▶ _The problem_
Collect from the data below each line with "there".

▶ _Recorded data_
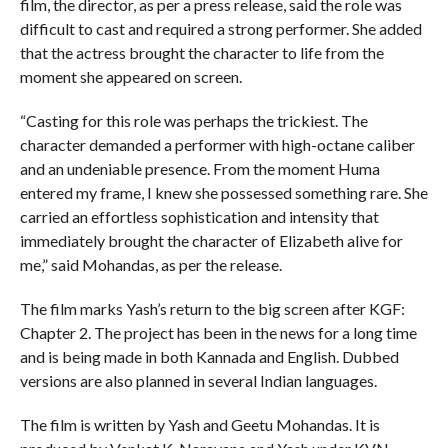
film, the director, as per a press release, said the role was
difficult to cast and required a strong performer. She added
that the actress brought the character to life from the
moment she appeared on screen.
“Casting for this role was perhaps the trickiest. The
character demanded a performer with high-octane caliber
and an undeniable presence. From the moment Huma
entered my frame, I knew she possessed something rare. She
carried an effortless sophistication and intensity that
immediately brought the character of Elizabeth alive for
me,” said Mohandas, as per the release.
The film marks Yash’s return to the big screen after KGF:
Chapter 2. The project has been in the news for a long time
and is being made in both Kannada and English. Dubbed
versions are also planned in several Indian languages.
The film is written by Yash and Geetu Mohandas. It is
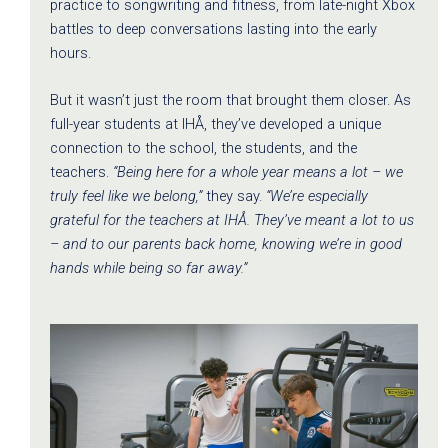
practice to songwriting and fitness, from late-night Xbox
battles to deep conversations lasting into the early
hours.
But it wasn’t just the room that brought them closer. As
full-year students at IHÅ, they’ve developed a unique
connection to the school, the students, and the
teachers.
“Being here for a whole year means a lot – we
truly feel like we belong,”
they say.
“We’re especially
grateful for the teachers at IHÅ. They’ve meant a lot to us
– and to our parents back home, knowing we’re in good
hands while being so far away.”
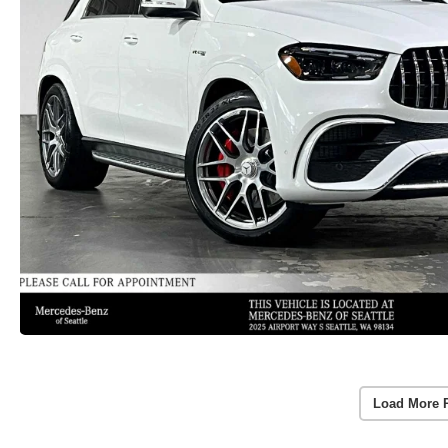
Load More 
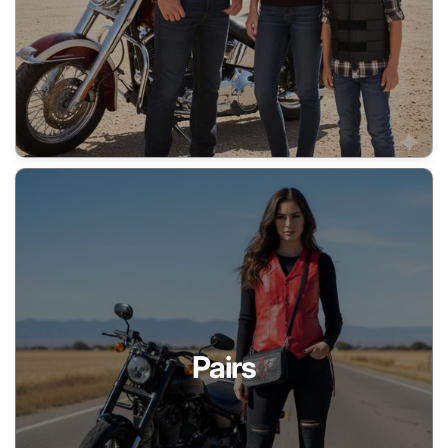
Pairs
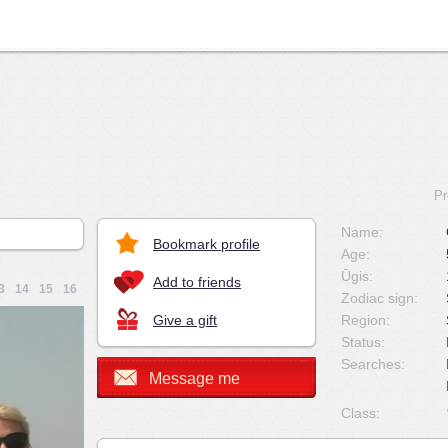
Pr
Name:
Bookmark profile
Age:
Ūgis:
Add to friends
3
14
15
16
Zodiac sign:
Give a gift
Region:
Status:
Searches:
Message me
Class:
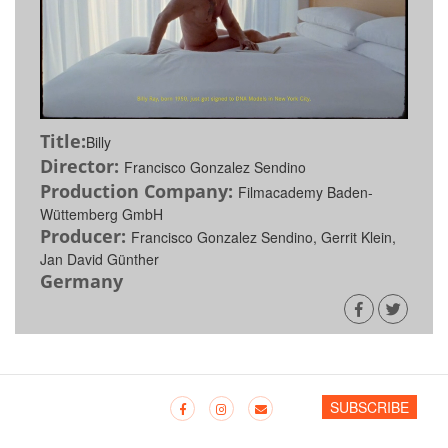
Title:
Billy
Director:
Francisco Gonzalez Sendino
Production Company:
Filmacademy Baden-
Wüttemberg GmbH
Producer:
Francisco Gonzalez Sendino, Gerrit Klein,
Jan David Günther
Germany
SUBSCRIBE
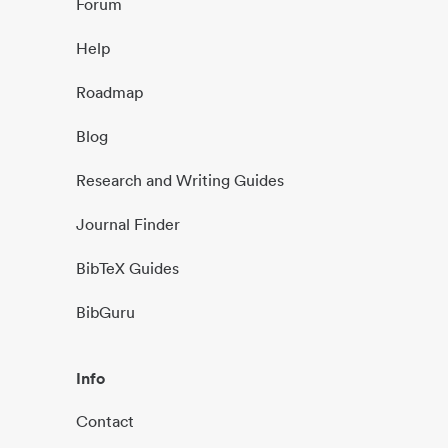
Forum
Help
Roadmap
Blog
Research and Writing Guides
Journal Finder
BibTeX Guides
BibGuru
Info
Contact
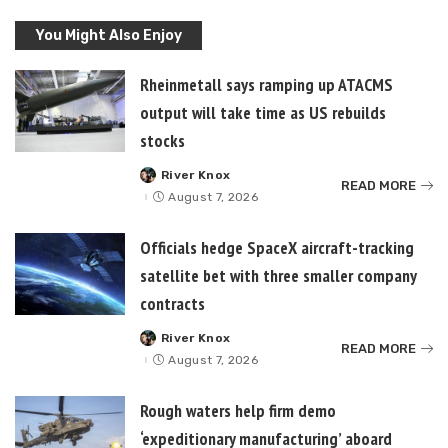
You Might Also Enjoy
Rheinmetall says ramping up ATACMS
output will take time as US rebuilds
stocks
River Knox
Posted
READ MORE
by
August 7, 2026
Officials hedge SpaceX aircraft-tracking
satellite bet with three smaller company
contracts
River Knox
Posted
READ MORE
by
August 7, 2026
Rough waters help firm demo
‘expeditionary manufacturing’ aboard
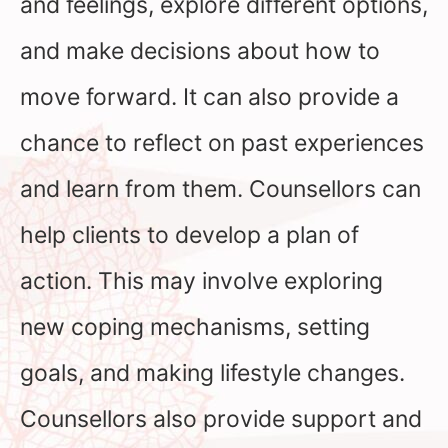
and feelings, explore different options,
and make decisions about how to
move forward. It can also provide a
chance to reflect on past experiences
and learn from them. Counsellors can
help clients to develop a plan of
action. This may involve exploring
new coping mechanisms, setting
goals, and making lifestyle changes.
Counsellors also provide support and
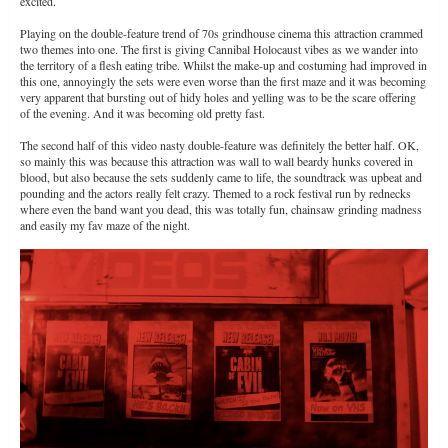
excited.
Playing on the double-feature trend of 70s grindhouse cinema this attraction crammed
two themes into one. The first is giving Cannibal Holocaust vibes as we wander into
the territory of a flesh eating tribe. Whilst the make-up and costuming had improved in
this one, annoyingly the sets were even worse than the first maze and it was becoming
very apparent that bursting out of hidy holes and yelling was to be the scare offering
of the evening. And it was becoming old pretty fast.
The second half of this video nasty double-feature was definitely the better half. OK,
so mainly this was because this attraction was wall to wall beardy hunks covered in
blood, but also because the sets suddenly came to life, the soundtrack was upbeat and
pounding and the actors really felt crazy. Themed to a rock festival run by rednecks
where even the band want you dead, this was totally fun, chainsaw grinding madness
and easily my fav maze of the night.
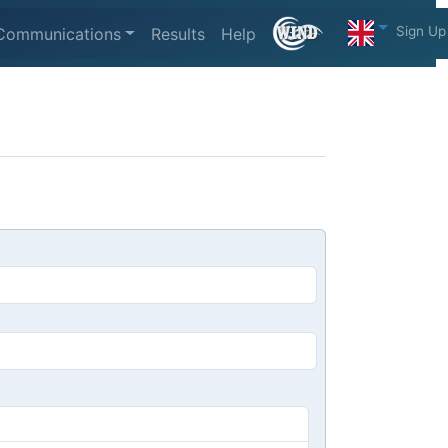
Sign Up
Communications
Results
Help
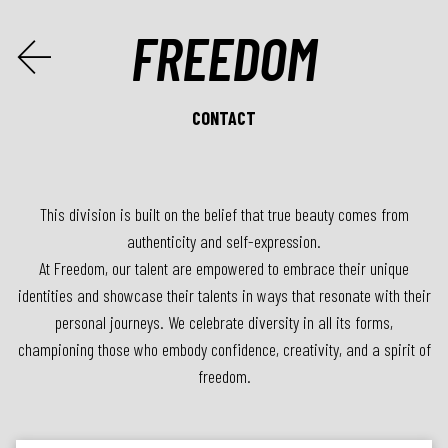

FREEDOM
CONTACT
This division is built on the belief that true beauty comes from
authenticity and self-expression.
At Freedom, our talent are empowered to embrace their unique
identities and showcase their talents in ways that resonate with their
personal journeys. We celebrate diversity in all its forms,
championing those who embody confidence, creativity, and a spirit of
freedom.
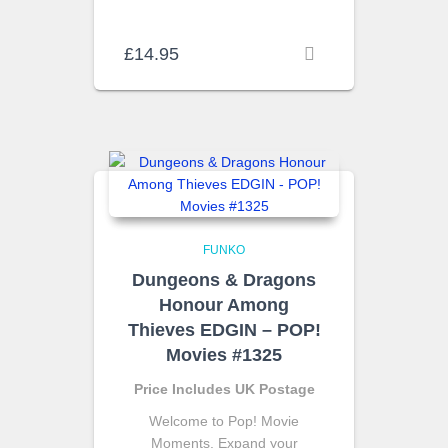
£
14.95
FUNKO
Dungeons & Dragons
Honour Among
Thieves EDGIN – POP!
Movies #1325
Price Includes UK Postage
Welcome to Pop! Movie
Moments. Expand your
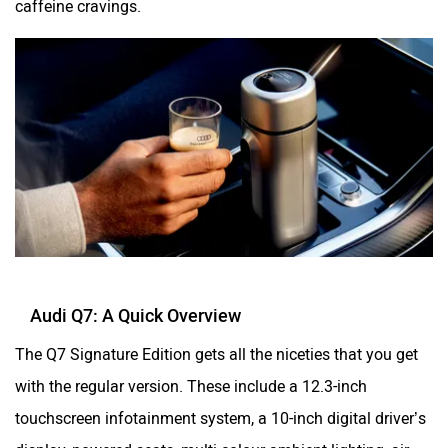
Audi Q7: A Quick Overview
The Q7 Signature Edition gets all the niceties that you get
with the regular version. These include a 12.3-inch
touchscreen infotainment system, a 10-inch digital driver’s
display, powered seats, multi-colour ambient lighting, air
quality control with fragrance, a 19-speaker Bang and
Olufsen audio system, a powered tailgate with kick sensor,
a panoramic sunroof and a four-zone climate control.
Passenger safety is taken care of by eight airbags, a tyre
pressure monitoring system (TPMS), electronic stability
control (ESC), a 360-degree camera, and a suite of ADAS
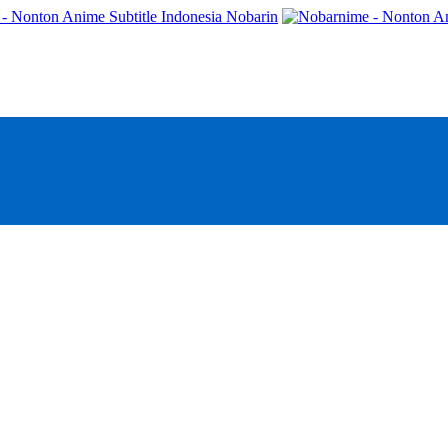
- Nonton Anime Subtitle Indonesia Nobarin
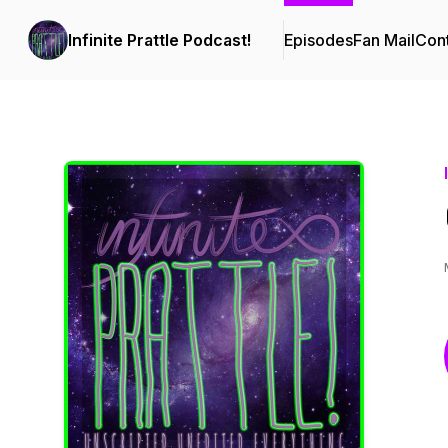
Infinite Prattle Podcast!
Episodes
Fan Mail
Cont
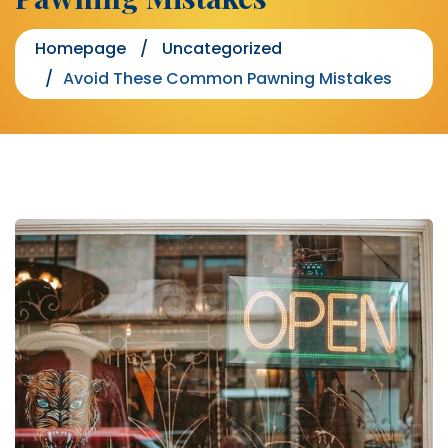
Homepage
Uncategorized
Avoid These Common Pawning Mistakes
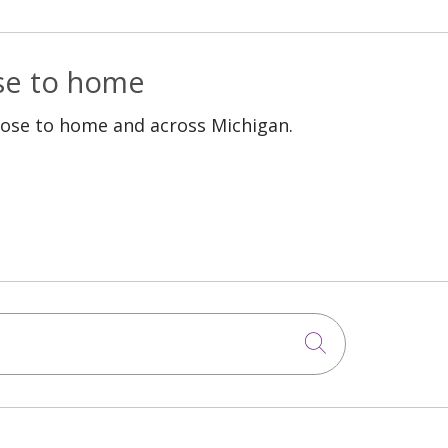
ose to home
lose to home and across Michigan.
Click to sea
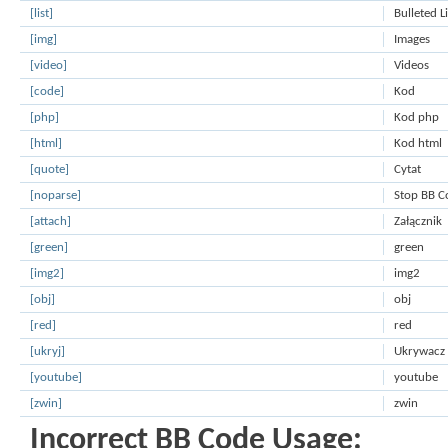
[list]
Bulleted L
[img]
Images
[video]
Videos
[code]
Kod
[php]
Kod php
[html]
Kod html
[quote]
Cytat
[noparse]
Stop BB C
[attach]
Załącznik
[green]
green
[img2]
img2
[obj]
obj
[red]
red
[ukryj]
Ukrywacz
[youtube]
youtube
[zwin]
zwin
Incorrect BB Code Usage:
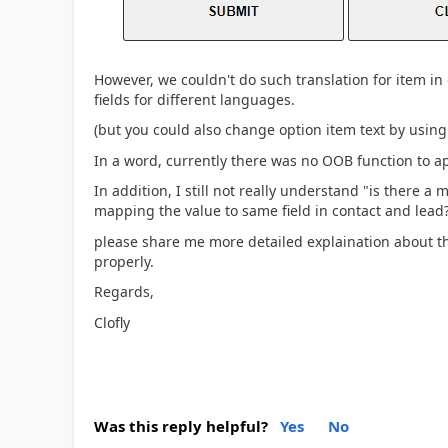
However, we couldn't do such translation for item in o
fields for different languages.
(but you could also change option item text by using
In a word, currently there was no OOB function to a
In addition, I still not really understand "
is there a 
mapping the value to same field in contact and lead
please share me more detailed explaination about th
properly.
Regards,
Clofly
Was this reply helpful?
Yes
No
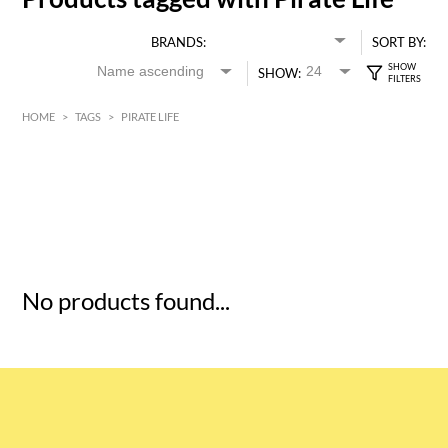
BRANDS:
SORT BY:
SHOW:
HOME
>
TAGS
>
PIRATE LIFE
HK$
0
MIN
MAX HK$
5
No products found...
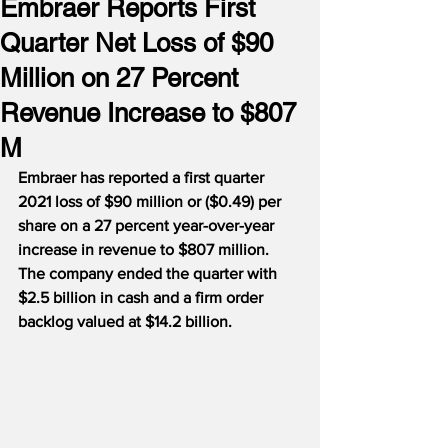
Embraer Reports First
Quarter Net Loss of $90
Million on 27 Percent
Revenue Increase to $807
M
Embraer has reported a first quarter 
2021 loss of $90 million or ($0.49) per 
share on a 27 percent year-over-year 
increase in revenue to $807 million.
The company ended the quarter with 
$2.5 billion in cash and a firm order 
backlog valued at $14.2 billion.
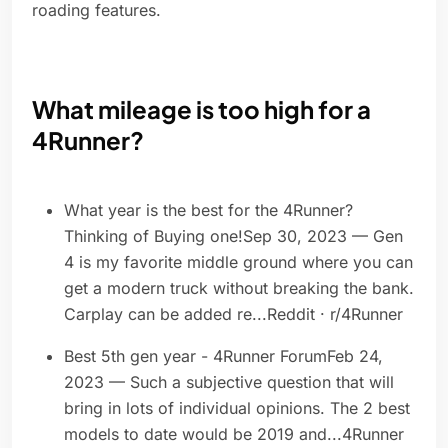
roading features.
What mileage is too high for a
4Runner?
What year is the best for the 4Runner?
Thinking of Buying one!Sep 30, 2023 — Gen
4 is my favorite middle ground where you can
get a modern truck without breaking the bank.
Carplay can be added re...Reddit · r/4Runner
Best 5th gen year - 4Runner ForumFeb 24,
2023 — Such a subjective question that will
bring in lots of individual opinions. The 2 best
models to date would be 2019 and...4Runner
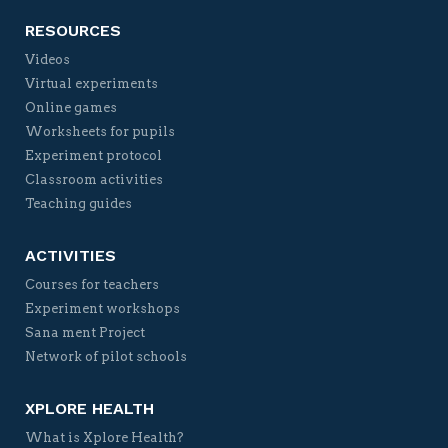
RESOURCES
Videos
Virtual experiments
Online games
Worksheets for pupils
Experiment protocol
Classroom activities
Teaching guides
ACTIVITIES
Courses for teachers
Experiment workshops
Sana ment Project
Network of pilot schools
XPLORE HEALTH
What is Xplore Health?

▶ _Response to the task_
In a word, currently there was no OOB function to a
is there a 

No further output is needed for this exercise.